Sometimes I have an idea for an article or an essay and I think: well, that’s interesting, but it’s probably just a tweet. Everything there is to say about it is basically in the sentence-long idea itself. One such notion struck me recently, and initially I waved it away: if it’s never enough, it’s always enough.
Because I’m in therapy though, and I journal regularly, and have a crippling self-awareness about the cyclical ways in which I can undermine my own pursuit of happiness, this is a phrase that one way or another keeps popping into my head. It’s relevant to pretty much everything that matters to me as a human being: my relationships, my professional life, my creative pursuits, etc. It’s also very much relevant to things that “matter less” and fall squarely in the material realm: the apartment I live in, the furniture inside it, the clothes I wear, the technology I use, on and on. Stuff, basically. Things to obsess over.

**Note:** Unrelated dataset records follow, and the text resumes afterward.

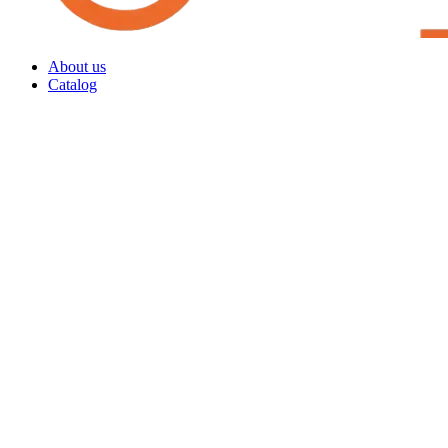
About us
Catalog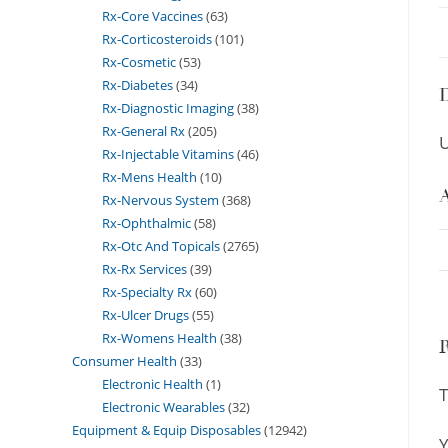
Rx-Core Vaccines
63
Rx-Corticosteroids
101
Rx-Cosmetic
53
Rx-Diabetes
34
D
Rx-Diagnostic Imaging
38
Rx-General Rx
205
U
Rx-Injectable Vitamins
46
Rx-Mens Health
10
A
Rx-Nervous System
368
Rx-Ophthalmic
58
Rx-Otc And Topicals
2765
Rx-Rx Services
39
Rx-Specialty Rx
60
Rx-Ulcer Drugs
55
Rx-Womens Health
38
Consumer Health
33
Electronic Health
1
T
Electronic Wearables
32
Equipment & Equip Disposables
12942
Y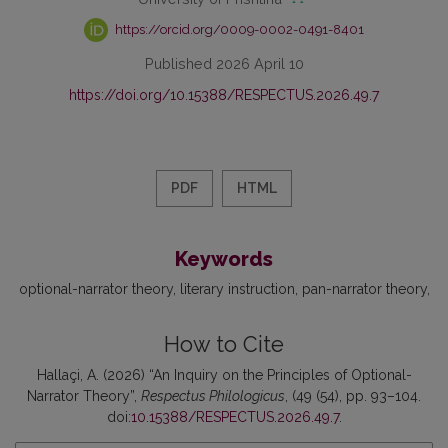
https://orcid.org/0009-0002-0491-8401
Published 2026 April 10
https://doi.org/10.15388/RESPECTUS.2026.49.7
PDF
HTML
Keywords
optional-narrator theory
literary instruction
pan-narrator theory
How to Cite
Hallaçi, A. (2026) “An Inquiry on the Principles of Optional-
Narrator Theory”,
Respectus Philologicus
, (49 (54), pp. 93–104.
doi:
10.15388/RESPECTUS.2026.49.7
.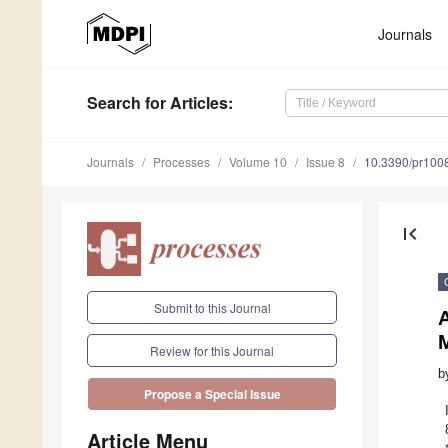
Journals
Search
for Articles
:
Journals
Processes
Volume 10
Issue 8
10.3390/pr100
first_page
Submit to this Journal
Review for this Journal
b
Propose a Special Issue
Article Menu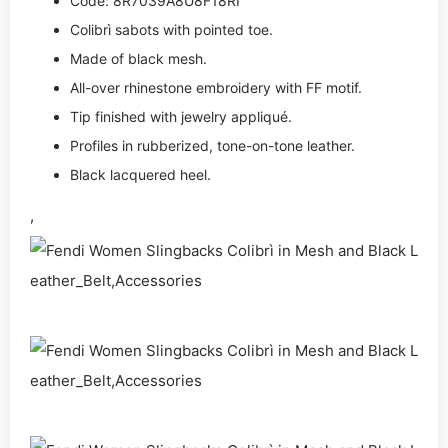
Code: 8R7039A8U8F18RI
Colibrì sabots with pointed toe.
Made of black mesh.
All-over rhinestone embroidery with FF motif.
Tip finished with jewelry appliqué.
Profiles in rubberized, tone-on-tone leather.
Black lacquered heel.
,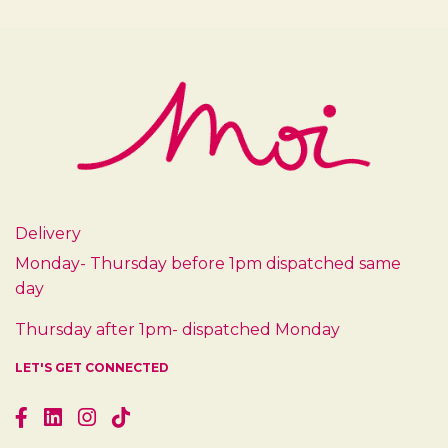
Delivery
Monday- Thursday before 1pm dispatched same
day
Thursday after 1pm- dispatched Monday
LET'S GET CONNECTED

Obsessing. This is what I do. This is what many of us do. Sometimes it’s a useful behavior—call it an attention to detail. In a work context, generally an employer appreciates such rigor from its employees. This is something I’ve at times taken great pride in professionally. I spot things—constantly. Little things that seem off, ones in both isolation and ones connected to a wider system. It feels good to call these out, to round them up and propose a solution that smooths over their jagged edges. That brings clarity and order to a mess. That demonstrates I have a discerning eye. One roving endlessly, seeking for a new problem to solve.
When does this “discerning eye” start to work against me, though? Well, pretty often, it turns out. In most environments—and in life as a whole, really—is it useful to see something wrong with everything? Is it helpful to feel like no matter what you do, who you surround yourself with, what goals you hit…that it’s never enough? What if you go from the cradle to the grave simply trying to complete every experience to the fullest, just to feel like you’re never getting there the whole time? What kind of a life is that?
To use this week’s post as a bit of a therapy session, what I’ll propose to these existential questions is this: if we ever feel that things aren’t enough, like homes, jobs, relationships, things, even us as individuals…why not reframe the reality from one where nothing is ever enough to one in which everything is always enough? Why not? Instead of constantly striving for perfection while suppressing the itching feeling that we’ll never get there, why not just acknowledge the absurdity of it and counter the bad-feeling statement with an equally true one? If you’re never there, you’re always there. Isn’t that the case?
Bet you didn’t expect such a brief, offbeat philosophical exploration from Footbridge on this here Friday. I didn’t either, but it happens sometimes. This is Substack after all—the land of unpolished ideas. We can let it fly here. We can allow it to be enough.
I think you need to cycle between those extreme frames . The question is with what frequency ?
I think “from the cradle to the grave” is an overstatement: at some point, you learned the criticizing behavior. It’s not innate. To your point there were rewards associated with being discerning in this way at least in your career if not also personal life.
But I think the total inversion of the framing - to everything is enough - has its problems too. I wonder if the right approach is to try to identify the most important aspects of your life (those that are most important to your contentedness) and ask yourself how those can be enough, while leaving the other parts open for change.